Modular ABI for Rust

I think a lot of people believe in the benefits and I agree, but I definitely understand the fears that that the compiler/language teams have. Having to standardize on the memory layout of structs and enums and such does really put certain shackles on what they are allowed to do and optimize from that point on.

There are good arguments on both sides, which is why I wish the ABI could be modularized as a separate, swap-able component of the compiler so that we could make our own ABI plugins or something and version them separately.

6 Likes

Novel idea... That could actually be quite interesting.

1 Like

I think a modular ABI would be a great idea.
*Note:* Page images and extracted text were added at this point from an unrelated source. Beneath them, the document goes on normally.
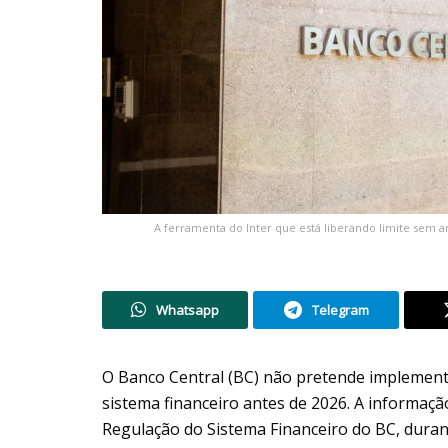
A ferramenta do Inter que está liberando limite sem an
Whatsapp
Telegram
O Banco Central (BC) não pretende implementar 
sistema financeiro antes de 2026. A informaçã
Regulação do Sistema Financeiro do BC, duran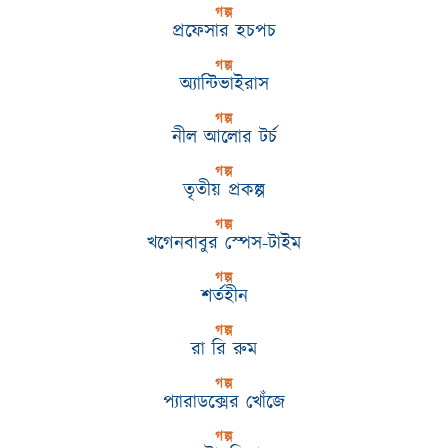
গল্প
প্রফেসার হচপচ
গল্প
অ্যান্টিভাইরাস
গল্প
নীল আলোর টর্চ
গল্প
তৃতীয় প্রকল্প
গল্প
খগেনবাবুর স্পেস-টাইম
গল্প
শর্তহীন
গল্প
রা রি রুম
গল্প
প্যারাডক্সের খোঁজে
গল্প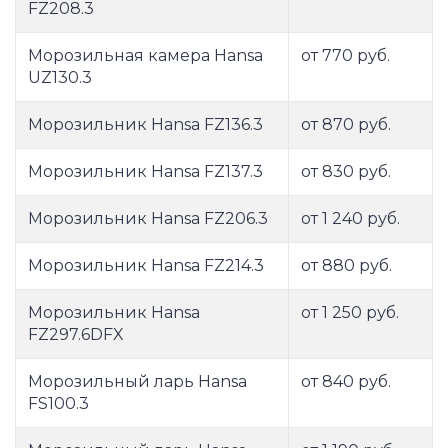
FZ208.3
Морозильная камера Hansa
от 770 руб.
UZ130.3
Морозильник Hansa FZ136.3
от 870 руб.
Морозильник Hansa FZ137.3
от 830 руб.
Морозильник Hansa FZ206.3
от 1 240 руб.
Морозильник Hansa FZ214.3
от 880 руб.
Морозильник Hansa
от 1 250 руб.
FZ297.6DFX
Морозильный ларь Hansa
от 840 руб.
FS100.3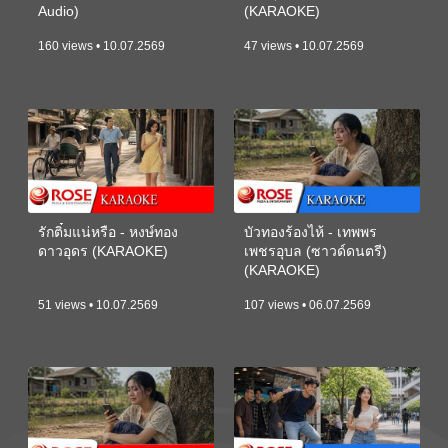
Audio)
(KARAOKE)
160 views • 10.07.2569
47 views • 10.07.2569
รักติ๋มแน่หรือ - หงษ์ทอง
บัวทองร้องไห้ - เทพพร
ดาวอุดร (KARAOKE)
เพชรอุบล (ซาวด์ดนตรี)
(KARAOKE)
51 views • 10.07.2569
107 views • 06.07.2569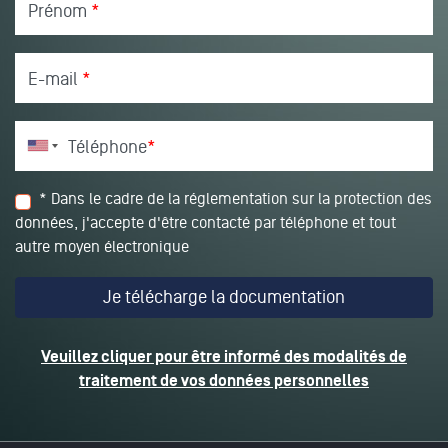
Prénom
*
E-mail
*
Téléphone
*
* Dans le cadre de la réglementation sur la protection des
données, j'accepte d'être contacté par téléphone et tout
autre moyen électronique
Veuillez cliquer pour être informé des modalités de
traitement de vos données personnelles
Does the Rust compiler support compiler extensions? Some compilers support extensions that change the behaviour of the compiler at compile time, for example, here are the extensions that gcc supports. In the case of gcc these extensions are built into the compiler itself; how hard would it be for third-party extensions to be supported for the Rust compiler?

I don't think Rust compiler extension support exists yet, unfortunately. I think it had been tossed around a long time ago, but was dropped because compiler extensions would essentially be permanently unstable due to the unstable internals of the compiler.
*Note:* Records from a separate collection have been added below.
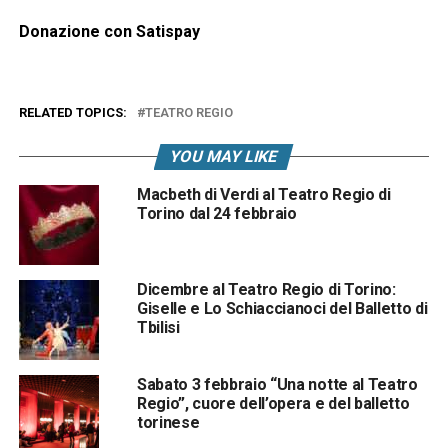
Donazione con Satispay
RELATED TOPICS:
TEATRO REGIO
YOU MAY LIKE
Macbeth di Verdi al Teatro Regio di
Torino dal 24 febbraio
Dicembre al Teatro Regio di Torino:
Giselle e Lo Schiaccianoci del Balletto di
Tbilisi
Sabato 3 febbraio “Una notte al Teatro
Regio”, cuore dell’opera e del balletto
torinese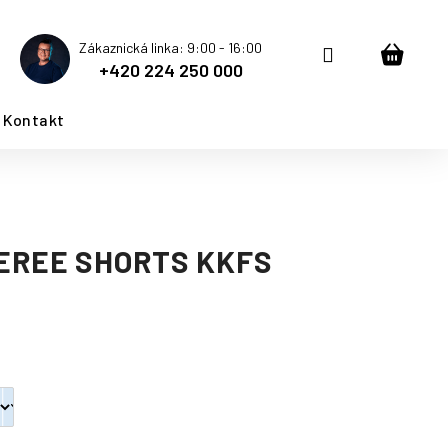
Zákaznická linka: 9:00 - 16:00
Přihlášení
Nákup
+420 224 250 000
košík
Kontakt
EREE SHORTS KKFS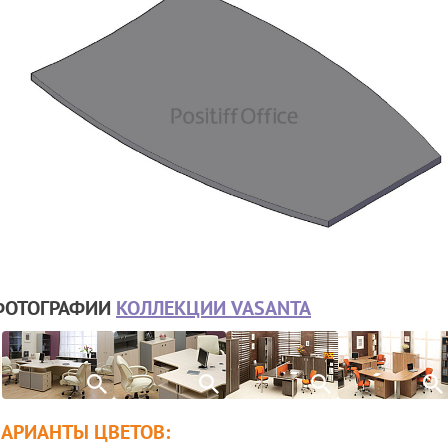
ФОТОГРАФИИ
КОЛЛЕКЦИИ VASANTA
ВАРИАНТЫ ЦВЕТОВ: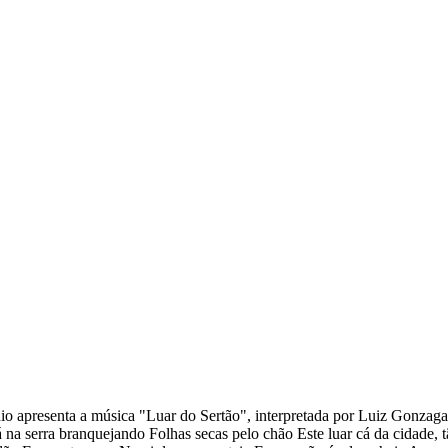
 apresenta a música "Luar do Sertão", interpretada por Luiz Gonzaga
na serra branquejando Folhas secas pelo chão Este luar cá da cidade, t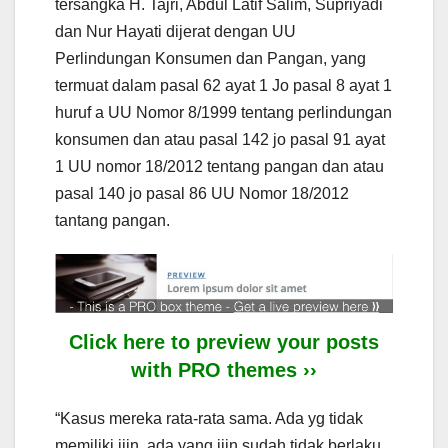
tersangka H. Tajri, Abdul Latif Salim, Supriyadi
dan Nur Hayati dijerat dengan UU
Perlindungan Konsumen dan Pangan, yang
termuat dalam pasal 62 ayat 1 Jo pasal 8 ayat 1
huruf a UU Nomor 8/1999 tentang perlindungan
konsumen dan atau pasal 142 jo pasal 91 ayat
1 UU nomor 18/2012 tentang pangan dan atau
pasal 140 jo pasal 86 UU Nomor 18/2012
tantang pangan.
Click here to preview your posts
with PRO themes ››
“Kasus mereka rata-rata sama. Ada yg tidak
memiliki ijin, ada yang ijin sudah tidak berlaku,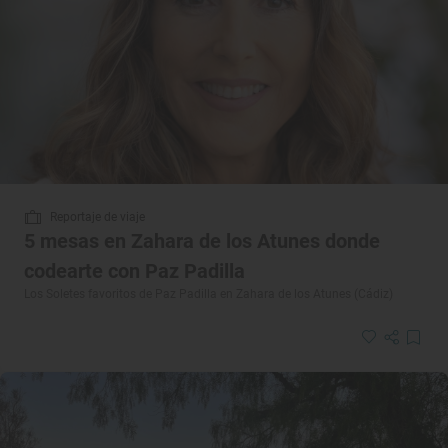
Reportaje de viaje
5 mesas en Zahara de los Atunes donde
codearte con Paz Padilla
Los Soletes favoritos de Paz Padilla en Zahara de los Atunes (Cádiz)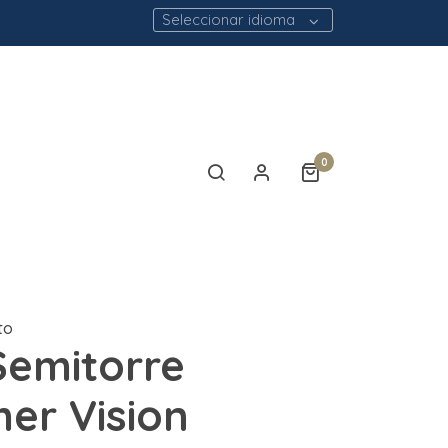
Seleccionar idioma
0
to
emitorre
r Vision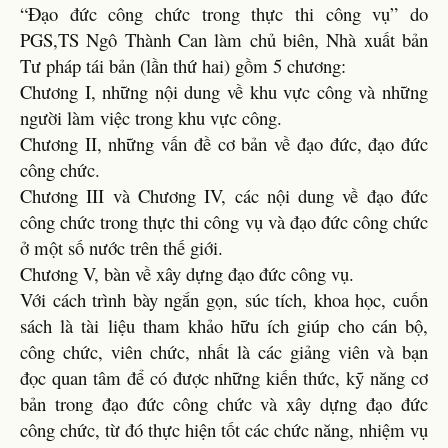
“Đạo đức công chức trong thực thi công vụ” do
PGS,TS Ngô Thành Can làm chủ biên, Nhà xuất bản
Tư pháp tái bản (lần thứ hai) gồm 5 chương:
Chương I, những nội dung về khu vực công và những
người làm việc trong khu vực công.
Chương II, những vấn đề cơ bản về đạo đức, đạo đức
công chức.
Chương III và Chương IV, các nội dung về đạo đức
công chức trong thực thi công vụ và đạo đức công chức
ở một số nước trên thế giới.
Chương V, bàn về xây dựng đạo đức công vụ.
Với cách trình bày ngắn gọn, súc tích, khoa học, cuốn
sách là tài liệu tham khảo hữu ích giúp cho cán bộ,
công chức, viên chức, nhất là các giảng viên và bạn
đọc quan tâm để có được những kiến thức, kỹ năng cơ
bản trong đạo đức công chức và xây dựng đạo đức
công chức, từ đó thực hiện tốt các chức năng, nhiệm vụ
That's what I remember anyway from my searches a while ago.

2 Likes

Ah, I see. regardless, a modular ABI is still a good idea. I see two courses of action: a new ABI-compliant compiler backend could be developed (think the wasm backend). Or, the current compiler could be extended to support an ABI feature flag that would allow for toggling ABI compliant builds. for example, one could do something like $ cargo build --release --ABI to build an ABI compliant release binary.

2 Likes

Those are both good ideas, actually.

I think it is a big problem that needs a lot of thought and expertise so I'm not sure how much more value could be brought to the discussion for sure, but we could bring it up on the internals forum again. I don't think there was a topic opened specifically about a modular ABI.

Especially as this is getting a little off topic. :slight_smile:

1 Like

Oops, haha. Python → ABI's, whomst'd've thought.

I totally agree. Something like this is not something you can whip up in an afternoon. However I think the concepts there, and the impact of a stable ABI would be pretty sizable.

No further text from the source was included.